With 1 minute, 40 seconds to play in Sunday's matchup with the Washington Redskins, the Seattle Seahawks trailed 10-8 with a first-and-10 on the Washington 30-yard line. On the ensuing play, Russell Wilson connected with a wide-open Doug Baldwin, who caught the ball at the 12-yard-line and ran untouched to the end zone to give Seattle a 14-10 lead with 1:34 to play.
The TD put Seattle in excellent position to win the game -- even with the failed two-point try the Seahawks' win probability was a sterling 88.2 percent. As it happened, the Redskins rallied when Kirk Cousins led them on a four-play, 70-yard touchdown drive in just 35 seconds, handing Seattle a 17-14 loss.
Going back to the Seahawks' go-ahead score, Baldwin likely gave no consideration to pulling up short of the end zone. Not only would it have been surprising if he had, you can bet Baldwin would have left himself open to criticism if he'd been thinking in terms of bleeding the rest of the clock and setting the Seahawks up for a game-winning field goal try that kept the ball out of Cousins' hands.
On a day when Blair Walsh -- the Seahawks' famously streaky kicker who authored one of the most notorious chip-shot misses in NFL history -- was already 0-for-3 on field goals, few could fault Baldwin or the Seahawks for thinking touchdown in that situation.
But win probability says Seattle's best chance to win the game would have been for Baldwin to give himself up on the 1-yard-line, which almost undoubtedly would have led to a Redskins timeout with 1:34 to play (their second).

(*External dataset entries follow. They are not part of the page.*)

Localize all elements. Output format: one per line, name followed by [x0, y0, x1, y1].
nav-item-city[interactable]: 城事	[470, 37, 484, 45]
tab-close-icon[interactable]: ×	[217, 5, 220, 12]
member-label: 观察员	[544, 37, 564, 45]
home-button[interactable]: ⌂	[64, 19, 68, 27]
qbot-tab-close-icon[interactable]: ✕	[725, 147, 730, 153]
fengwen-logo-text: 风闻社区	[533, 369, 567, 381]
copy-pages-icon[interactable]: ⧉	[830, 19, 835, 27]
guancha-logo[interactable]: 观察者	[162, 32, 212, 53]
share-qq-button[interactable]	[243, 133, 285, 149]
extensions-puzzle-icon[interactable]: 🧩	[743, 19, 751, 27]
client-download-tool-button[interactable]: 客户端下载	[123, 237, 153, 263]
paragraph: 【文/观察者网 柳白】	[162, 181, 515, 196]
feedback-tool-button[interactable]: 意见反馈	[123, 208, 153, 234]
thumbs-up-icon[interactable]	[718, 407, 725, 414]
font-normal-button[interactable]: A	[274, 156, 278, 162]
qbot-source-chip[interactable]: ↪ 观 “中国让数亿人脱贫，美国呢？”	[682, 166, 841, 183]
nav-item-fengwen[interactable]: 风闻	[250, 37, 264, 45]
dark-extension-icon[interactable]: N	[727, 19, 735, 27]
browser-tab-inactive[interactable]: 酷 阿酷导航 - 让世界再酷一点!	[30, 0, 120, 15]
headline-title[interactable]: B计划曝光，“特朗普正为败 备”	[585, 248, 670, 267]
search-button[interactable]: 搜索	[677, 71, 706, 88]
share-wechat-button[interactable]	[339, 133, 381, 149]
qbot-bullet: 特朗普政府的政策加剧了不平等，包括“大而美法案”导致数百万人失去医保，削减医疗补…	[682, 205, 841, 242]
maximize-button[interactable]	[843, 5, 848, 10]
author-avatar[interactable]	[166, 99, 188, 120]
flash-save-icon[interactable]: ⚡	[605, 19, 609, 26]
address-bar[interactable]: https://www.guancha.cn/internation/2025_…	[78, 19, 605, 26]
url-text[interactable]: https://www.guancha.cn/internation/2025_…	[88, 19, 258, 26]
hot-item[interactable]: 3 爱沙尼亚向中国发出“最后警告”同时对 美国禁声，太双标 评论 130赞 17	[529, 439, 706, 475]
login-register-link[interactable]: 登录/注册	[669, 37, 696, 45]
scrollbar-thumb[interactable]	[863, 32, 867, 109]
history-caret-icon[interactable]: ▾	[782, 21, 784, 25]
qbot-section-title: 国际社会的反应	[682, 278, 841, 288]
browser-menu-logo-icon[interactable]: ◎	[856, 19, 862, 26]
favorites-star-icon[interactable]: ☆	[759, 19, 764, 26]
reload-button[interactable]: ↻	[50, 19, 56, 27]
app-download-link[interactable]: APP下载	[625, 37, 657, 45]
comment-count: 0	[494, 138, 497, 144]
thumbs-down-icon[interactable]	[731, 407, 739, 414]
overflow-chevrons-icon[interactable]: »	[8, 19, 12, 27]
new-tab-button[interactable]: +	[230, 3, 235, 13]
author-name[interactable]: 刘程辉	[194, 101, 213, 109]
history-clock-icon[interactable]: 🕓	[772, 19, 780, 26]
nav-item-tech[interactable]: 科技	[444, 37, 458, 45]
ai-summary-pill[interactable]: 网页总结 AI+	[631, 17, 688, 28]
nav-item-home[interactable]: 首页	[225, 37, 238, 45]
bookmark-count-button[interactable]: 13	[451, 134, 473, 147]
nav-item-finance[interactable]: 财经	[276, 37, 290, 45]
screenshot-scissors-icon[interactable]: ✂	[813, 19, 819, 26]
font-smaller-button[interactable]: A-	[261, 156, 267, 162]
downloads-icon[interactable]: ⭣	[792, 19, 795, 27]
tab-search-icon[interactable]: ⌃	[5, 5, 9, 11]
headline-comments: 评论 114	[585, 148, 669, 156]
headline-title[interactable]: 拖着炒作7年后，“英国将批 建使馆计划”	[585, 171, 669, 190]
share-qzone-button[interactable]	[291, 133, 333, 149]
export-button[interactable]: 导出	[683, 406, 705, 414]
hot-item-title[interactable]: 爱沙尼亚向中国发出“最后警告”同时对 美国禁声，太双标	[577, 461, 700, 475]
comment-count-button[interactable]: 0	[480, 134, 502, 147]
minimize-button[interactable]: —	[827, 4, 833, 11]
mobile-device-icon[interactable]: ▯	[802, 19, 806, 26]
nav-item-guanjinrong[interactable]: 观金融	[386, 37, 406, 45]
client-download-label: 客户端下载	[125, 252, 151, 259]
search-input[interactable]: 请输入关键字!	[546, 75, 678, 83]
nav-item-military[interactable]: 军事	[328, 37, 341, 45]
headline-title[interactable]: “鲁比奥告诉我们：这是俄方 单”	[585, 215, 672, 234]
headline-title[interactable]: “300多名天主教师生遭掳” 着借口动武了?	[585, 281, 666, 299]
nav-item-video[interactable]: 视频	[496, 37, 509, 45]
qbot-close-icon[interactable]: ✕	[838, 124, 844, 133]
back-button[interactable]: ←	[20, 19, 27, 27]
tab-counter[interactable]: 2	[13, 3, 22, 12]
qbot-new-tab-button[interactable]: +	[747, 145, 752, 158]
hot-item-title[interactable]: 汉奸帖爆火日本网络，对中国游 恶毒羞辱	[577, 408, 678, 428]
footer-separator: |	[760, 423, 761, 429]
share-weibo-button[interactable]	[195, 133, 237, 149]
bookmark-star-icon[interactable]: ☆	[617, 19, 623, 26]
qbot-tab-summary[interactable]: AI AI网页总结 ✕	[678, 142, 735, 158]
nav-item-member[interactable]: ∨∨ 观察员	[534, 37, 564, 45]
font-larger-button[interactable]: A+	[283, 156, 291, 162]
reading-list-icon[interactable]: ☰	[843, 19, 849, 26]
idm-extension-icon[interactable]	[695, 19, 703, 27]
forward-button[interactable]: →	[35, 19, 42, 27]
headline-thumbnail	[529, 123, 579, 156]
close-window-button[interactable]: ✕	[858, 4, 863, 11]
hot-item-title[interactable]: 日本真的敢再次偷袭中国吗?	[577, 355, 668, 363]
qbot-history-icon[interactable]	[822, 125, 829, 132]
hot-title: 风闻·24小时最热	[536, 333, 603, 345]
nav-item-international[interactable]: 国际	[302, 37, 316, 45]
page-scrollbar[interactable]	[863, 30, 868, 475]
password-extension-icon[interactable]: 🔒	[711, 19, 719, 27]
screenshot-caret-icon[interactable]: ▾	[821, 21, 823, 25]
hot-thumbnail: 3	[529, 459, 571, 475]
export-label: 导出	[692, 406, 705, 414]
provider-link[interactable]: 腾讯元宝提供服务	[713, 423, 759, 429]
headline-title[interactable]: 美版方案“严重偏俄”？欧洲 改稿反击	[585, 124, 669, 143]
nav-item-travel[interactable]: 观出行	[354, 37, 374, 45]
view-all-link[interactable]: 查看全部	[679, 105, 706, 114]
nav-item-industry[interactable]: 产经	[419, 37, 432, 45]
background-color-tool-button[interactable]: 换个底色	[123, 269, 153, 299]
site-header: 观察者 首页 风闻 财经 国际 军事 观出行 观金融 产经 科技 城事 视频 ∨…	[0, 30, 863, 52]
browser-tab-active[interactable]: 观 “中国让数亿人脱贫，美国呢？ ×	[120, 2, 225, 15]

Kneeling on the next two or three snaps, forcing the Redskins to use their final timeout, and further bleeding the clock to set Walsh up for what would have been approximately a 20-yard field goal with less than 20 seconds to play would have offered Seattle its best chance to win the game.
Really? Give up a sure touchdown to pin your hopes on Walsh and his scatter-leg? The percentages say yes.
It's true that Walsh had already missed from 44, 39 and 49 yards in this game. But this would have been a much shorter attempt, and Walsh is 35-for-36 on attempts from 20 of 29 yards for his career. Conditions were wet but winds were calm, and at that range conditions would have needed to be much worse for the kick's chances to fall far from the league average of 99 percent. Walsh's career record is a much, much better predictor of his accuracy from that range than the small sample of three much longer kicks, or one highly memorable 27-yard-miss in the playoffs with the Vikings.
Lest you believe such an unorthodox strategy is unthinkable for a team desperate to take the lead in the final minutes, it has been employed before. The tactic is well known in the analytics community -- something I call "the field goal choke-hold." The tactic was even on display in Super Bowl XLVI, when the Patriots intentionally invited the Giants to score the go-ahead touchdown in order to escape the choke-hold and have a chance to score in response.
Taking a knee rather than scoring the touchdown would have virtually assured Seattle victory rather than giving the Redskins an 11 or 12 percent chance to prevail. Instead, the door was left open for Washington to rally and cost the Seahawks a much-needed win that would have pulled them even with the NFC West-leading Rams.